In the other story this week, The Guardian revealed the UK Ministry of Justice’s plans to support the establishment of call centres inside prisons, as part of prisoners’ work programmes. Not only could the scheme ‘lower costs and overheads’ for companies participating, but it could provide prisoners with paid work inside prison, contributing to their rehabilitation and increasing their prospects of employment after release. Quite apart from the fact that prisoners’ pay of £3 per day potentially undercuts pay rates for free workers (which MoJ defended by arguing that “All contracts with outside employers must comply with a strict code of practice which sets out that prisoners cannot be used to replace existing jobs in the community. Prisoner wages, for those in closed prisons, are set by prison governors and companies have no control over the level of payment”), there are concerns that putting call centres inside prisons would be one of the first instances of prisoners serving lengthy sentences coming into direct commercial contact with the public, and concerns about prison call centres’ compliance with data protection legislation.
Scholars have already pointed to conventional call centres’ panoptical surveillance strategies, using Foucault to theorise these regimes (e.g. Ball & Margulis 2011), but the idea of the prison acting as a site of ‘offshore outsourcing’ of call centre activity, where not only are wages very low but prisoners are also in the right time zone and have the appropriately reassuring regional accents, is intriguing. Debate over prisoners’ low wages and the effect of these on the competitiveness of firms employing free labour have been ongoing for some time, but it isn’t usually in relation to a ‘customer-facing’ commercial role such as this one. (Although Jackson (2011) notes that prisoners already work in call centres in India).

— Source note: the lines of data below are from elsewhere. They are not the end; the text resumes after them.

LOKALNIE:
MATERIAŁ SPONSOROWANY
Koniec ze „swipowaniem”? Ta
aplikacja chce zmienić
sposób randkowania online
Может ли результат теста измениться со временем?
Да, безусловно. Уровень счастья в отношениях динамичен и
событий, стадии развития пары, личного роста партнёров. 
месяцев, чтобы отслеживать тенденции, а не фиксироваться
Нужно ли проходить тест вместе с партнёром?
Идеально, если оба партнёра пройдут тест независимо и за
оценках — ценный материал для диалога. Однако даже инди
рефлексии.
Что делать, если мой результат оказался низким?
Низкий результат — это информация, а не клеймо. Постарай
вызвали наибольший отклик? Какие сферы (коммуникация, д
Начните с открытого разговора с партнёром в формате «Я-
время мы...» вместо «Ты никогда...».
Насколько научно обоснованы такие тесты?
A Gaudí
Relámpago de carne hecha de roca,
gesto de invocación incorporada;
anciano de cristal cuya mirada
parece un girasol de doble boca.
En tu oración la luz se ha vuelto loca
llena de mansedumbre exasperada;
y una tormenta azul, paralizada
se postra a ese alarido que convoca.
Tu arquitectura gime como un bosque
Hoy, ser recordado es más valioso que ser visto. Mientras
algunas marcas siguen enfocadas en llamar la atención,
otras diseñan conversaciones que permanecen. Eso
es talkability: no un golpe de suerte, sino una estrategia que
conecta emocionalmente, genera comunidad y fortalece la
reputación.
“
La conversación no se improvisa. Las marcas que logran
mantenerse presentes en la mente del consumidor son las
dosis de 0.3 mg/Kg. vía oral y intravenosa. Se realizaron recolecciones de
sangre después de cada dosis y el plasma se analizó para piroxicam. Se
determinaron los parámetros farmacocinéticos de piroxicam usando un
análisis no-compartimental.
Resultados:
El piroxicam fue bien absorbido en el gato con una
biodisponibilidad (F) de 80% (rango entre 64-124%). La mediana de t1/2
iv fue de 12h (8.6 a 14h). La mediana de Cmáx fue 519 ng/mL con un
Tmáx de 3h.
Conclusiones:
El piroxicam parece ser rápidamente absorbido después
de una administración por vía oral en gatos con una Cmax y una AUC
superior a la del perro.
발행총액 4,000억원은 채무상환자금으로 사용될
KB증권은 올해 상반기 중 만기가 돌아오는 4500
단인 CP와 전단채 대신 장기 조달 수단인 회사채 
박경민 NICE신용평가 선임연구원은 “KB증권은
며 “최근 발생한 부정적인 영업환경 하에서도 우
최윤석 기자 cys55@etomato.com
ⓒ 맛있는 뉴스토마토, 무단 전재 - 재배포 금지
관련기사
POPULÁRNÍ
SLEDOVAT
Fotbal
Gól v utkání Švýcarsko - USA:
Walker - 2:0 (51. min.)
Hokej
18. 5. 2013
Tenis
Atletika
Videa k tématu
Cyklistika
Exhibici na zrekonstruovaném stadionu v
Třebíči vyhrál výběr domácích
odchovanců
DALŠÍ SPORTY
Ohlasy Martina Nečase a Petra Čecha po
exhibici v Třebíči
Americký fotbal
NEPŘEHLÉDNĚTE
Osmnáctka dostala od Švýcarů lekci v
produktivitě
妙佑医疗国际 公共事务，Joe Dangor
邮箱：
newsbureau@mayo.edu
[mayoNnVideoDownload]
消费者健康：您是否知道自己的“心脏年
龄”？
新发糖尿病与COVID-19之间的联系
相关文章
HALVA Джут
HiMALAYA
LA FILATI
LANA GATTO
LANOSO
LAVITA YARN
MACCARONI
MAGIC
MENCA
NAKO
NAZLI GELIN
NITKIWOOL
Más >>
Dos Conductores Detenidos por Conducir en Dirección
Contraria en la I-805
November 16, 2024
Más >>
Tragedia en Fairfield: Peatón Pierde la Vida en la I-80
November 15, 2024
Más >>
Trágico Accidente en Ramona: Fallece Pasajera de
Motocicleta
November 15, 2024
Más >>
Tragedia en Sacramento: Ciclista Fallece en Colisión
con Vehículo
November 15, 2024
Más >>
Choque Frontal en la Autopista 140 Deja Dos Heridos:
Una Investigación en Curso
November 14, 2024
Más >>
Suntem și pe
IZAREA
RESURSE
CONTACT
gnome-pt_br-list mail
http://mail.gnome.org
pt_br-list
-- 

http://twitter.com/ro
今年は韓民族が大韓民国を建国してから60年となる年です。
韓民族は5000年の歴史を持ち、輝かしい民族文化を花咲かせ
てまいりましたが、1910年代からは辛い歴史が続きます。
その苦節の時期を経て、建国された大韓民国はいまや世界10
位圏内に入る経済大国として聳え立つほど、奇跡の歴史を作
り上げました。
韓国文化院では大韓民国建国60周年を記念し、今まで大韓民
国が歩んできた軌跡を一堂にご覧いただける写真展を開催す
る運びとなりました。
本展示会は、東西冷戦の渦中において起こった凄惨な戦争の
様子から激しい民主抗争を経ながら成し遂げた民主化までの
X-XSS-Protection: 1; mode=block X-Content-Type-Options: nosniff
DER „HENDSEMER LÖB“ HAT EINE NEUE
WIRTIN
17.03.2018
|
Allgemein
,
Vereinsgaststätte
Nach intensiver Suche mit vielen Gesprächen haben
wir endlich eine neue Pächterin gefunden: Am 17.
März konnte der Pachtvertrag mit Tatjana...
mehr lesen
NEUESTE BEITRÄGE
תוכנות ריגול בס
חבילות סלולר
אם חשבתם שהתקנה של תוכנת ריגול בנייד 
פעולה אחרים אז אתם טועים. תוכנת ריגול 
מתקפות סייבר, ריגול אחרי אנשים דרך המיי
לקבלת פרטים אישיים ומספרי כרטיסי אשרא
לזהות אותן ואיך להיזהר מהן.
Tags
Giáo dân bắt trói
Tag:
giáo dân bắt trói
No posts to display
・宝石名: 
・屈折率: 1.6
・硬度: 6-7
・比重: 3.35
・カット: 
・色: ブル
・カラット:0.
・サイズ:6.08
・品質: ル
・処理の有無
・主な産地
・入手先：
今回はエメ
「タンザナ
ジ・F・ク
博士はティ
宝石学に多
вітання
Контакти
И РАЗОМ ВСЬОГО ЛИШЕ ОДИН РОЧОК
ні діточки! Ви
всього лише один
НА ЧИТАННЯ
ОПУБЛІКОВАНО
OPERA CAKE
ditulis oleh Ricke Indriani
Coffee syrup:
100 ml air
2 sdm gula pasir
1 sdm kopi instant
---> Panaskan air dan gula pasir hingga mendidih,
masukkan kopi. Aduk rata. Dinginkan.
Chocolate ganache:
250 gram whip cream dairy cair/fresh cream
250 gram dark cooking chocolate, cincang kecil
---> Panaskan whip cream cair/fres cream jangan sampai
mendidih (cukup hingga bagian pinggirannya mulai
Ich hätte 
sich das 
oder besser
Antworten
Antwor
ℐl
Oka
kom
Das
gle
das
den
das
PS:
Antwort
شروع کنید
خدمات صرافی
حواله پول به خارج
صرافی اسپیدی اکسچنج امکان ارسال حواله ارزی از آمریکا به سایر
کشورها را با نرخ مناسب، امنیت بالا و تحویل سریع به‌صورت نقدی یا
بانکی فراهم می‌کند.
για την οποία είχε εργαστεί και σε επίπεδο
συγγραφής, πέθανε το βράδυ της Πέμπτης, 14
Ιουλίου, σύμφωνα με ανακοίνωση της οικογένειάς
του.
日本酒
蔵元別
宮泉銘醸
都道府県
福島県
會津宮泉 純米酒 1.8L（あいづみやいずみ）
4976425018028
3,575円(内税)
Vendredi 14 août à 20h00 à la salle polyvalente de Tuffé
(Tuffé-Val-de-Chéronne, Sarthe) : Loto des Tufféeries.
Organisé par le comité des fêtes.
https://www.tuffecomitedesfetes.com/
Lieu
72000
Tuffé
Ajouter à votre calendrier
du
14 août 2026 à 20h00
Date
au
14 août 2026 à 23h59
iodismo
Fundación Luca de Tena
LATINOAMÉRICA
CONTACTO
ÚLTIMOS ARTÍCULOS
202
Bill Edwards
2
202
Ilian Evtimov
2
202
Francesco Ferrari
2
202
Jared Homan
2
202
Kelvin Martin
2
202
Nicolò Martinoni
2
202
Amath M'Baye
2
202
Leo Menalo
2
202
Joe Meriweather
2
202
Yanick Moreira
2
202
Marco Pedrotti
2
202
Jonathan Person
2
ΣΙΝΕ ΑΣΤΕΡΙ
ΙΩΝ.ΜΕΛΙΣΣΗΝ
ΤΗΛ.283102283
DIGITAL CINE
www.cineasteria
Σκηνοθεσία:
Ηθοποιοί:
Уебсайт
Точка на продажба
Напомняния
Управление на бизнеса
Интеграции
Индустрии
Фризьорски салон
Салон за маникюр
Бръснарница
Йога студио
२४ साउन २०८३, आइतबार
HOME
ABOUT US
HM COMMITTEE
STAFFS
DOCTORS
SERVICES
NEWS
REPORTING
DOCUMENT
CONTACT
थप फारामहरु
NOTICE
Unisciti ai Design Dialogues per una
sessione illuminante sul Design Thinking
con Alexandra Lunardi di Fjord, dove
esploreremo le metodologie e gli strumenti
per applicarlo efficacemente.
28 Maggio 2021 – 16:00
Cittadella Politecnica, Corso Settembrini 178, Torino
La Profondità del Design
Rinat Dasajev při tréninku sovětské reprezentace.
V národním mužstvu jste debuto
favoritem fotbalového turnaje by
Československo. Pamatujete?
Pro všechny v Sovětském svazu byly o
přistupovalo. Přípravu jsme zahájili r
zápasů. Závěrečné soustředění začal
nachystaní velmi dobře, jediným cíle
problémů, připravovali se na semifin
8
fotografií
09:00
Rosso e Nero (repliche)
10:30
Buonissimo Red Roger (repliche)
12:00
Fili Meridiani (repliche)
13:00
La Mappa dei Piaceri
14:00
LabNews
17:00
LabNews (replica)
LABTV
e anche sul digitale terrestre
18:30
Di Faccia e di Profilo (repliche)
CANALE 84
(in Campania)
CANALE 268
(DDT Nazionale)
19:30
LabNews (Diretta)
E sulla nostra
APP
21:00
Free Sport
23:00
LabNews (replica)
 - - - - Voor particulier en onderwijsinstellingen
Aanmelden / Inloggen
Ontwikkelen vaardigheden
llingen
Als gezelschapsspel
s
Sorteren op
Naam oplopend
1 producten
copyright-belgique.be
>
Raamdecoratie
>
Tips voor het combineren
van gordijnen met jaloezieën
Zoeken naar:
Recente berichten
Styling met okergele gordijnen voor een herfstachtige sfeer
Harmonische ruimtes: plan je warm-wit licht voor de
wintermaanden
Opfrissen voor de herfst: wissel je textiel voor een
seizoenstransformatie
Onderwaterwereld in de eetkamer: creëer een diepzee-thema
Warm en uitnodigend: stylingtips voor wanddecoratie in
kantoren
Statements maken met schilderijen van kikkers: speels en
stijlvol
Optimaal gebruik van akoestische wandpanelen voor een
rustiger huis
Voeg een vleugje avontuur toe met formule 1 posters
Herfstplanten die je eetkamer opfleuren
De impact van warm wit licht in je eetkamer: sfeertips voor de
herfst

Two things seem to link video visitation in DC and the proposed prisoner call centres in the UK. Firstly the financial advantage that can be gained from deploying technology to connect prisoners and the outside world, be that either in cost savings for penitentiaries organising fewer face-to-face visits, or higher profits for commercial firms paying less for their call centre workers. Second is the nature of contact – which in both cases is technologically mediated, monitored and recorded, and disembodied, either through video screen or telephone headset, and which arguably serves to separate the prisoner ever further from family and community.